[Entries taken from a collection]

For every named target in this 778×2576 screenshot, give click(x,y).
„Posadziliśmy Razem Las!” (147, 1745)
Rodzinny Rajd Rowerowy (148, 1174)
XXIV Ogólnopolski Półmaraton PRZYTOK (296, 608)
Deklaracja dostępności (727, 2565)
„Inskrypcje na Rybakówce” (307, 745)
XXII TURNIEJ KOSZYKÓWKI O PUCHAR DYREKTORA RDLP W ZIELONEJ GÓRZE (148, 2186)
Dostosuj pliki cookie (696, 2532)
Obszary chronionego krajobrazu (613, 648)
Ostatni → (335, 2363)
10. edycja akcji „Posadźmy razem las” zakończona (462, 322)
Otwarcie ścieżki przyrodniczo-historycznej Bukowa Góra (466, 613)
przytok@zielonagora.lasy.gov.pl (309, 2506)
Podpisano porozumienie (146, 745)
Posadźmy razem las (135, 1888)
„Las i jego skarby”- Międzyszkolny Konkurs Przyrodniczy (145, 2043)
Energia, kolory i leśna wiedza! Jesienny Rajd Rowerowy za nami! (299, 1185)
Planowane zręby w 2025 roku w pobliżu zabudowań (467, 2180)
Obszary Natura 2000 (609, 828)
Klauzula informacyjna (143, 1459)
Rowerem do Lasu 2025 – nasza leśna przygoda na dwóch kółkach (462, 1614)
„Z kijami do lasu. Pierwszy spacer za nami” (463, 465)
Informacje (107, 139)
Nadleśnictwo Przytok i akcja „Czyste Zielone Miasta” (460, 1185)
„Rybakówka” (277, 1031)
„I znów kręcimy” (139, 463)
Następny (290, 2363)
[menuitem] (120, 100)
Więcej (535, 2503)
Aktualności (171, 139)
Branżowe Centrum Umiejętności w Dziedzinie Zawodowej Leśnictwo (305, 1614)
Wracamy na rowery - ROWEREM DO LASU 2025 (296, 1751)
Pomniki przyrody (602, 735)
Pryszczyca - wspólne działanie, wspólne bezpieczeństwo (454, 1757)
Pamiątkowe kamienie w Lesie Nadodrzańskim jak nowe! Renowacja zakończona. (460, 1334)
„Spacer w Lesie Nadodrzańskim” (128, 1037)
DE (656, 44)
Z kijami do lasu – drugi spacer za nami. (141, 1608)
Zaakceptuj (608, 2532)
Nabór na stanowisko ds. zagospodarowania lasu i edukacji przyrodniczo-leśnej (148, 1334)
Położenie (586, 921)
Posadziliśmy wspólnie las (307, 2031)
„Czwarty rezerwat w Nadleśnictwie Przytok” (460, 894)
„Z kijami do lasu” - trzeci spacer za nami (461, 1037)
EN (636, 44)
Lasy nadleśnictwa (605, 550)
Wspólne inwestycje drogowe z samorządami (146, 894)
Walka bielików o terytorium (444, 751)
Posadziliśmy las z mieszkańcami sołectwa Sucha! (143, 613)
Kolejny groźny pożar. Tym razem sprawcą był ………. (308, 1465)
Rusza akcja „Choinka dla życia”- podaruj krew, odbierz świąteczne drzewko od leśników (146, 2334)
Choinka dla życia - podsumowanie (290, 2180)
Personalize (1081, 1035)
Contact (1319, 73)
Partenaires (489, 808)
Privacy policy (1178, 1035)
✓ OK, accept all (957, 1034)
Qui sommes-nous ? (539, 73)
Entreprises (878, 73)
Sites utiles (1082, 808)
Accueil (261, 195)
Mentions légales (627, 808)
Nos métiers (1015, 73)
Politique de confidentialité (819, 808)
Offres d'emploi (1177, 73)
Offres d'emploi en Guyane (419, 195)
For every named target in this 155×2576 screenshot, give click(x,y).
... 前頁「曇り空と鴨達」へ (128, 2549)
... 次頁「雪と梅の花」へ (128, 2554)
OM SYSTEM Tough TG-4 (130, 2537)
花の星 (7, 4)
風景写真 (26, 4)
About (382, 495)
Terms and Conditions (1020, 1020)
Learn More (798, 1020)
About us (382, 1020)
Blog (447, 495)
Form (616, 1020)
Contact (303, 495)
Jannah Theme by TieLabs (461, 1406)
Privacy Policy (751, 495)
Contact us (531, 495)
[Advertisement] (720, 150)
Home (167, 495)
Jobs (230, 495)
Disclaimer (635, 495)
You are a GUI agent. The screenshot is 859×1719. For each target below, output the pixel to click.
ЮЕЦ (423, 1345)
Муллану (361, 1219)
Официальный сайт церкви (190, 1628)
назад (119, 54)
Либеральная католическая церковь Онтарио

**Exercise prompt**
Filter the data for the string "Posadźmy". Copy each matching line.

**Task response**
10. edycja akcji „Posadźmy razem las” zakończona (462, 322)
Posadźmy razem las (135, 1888)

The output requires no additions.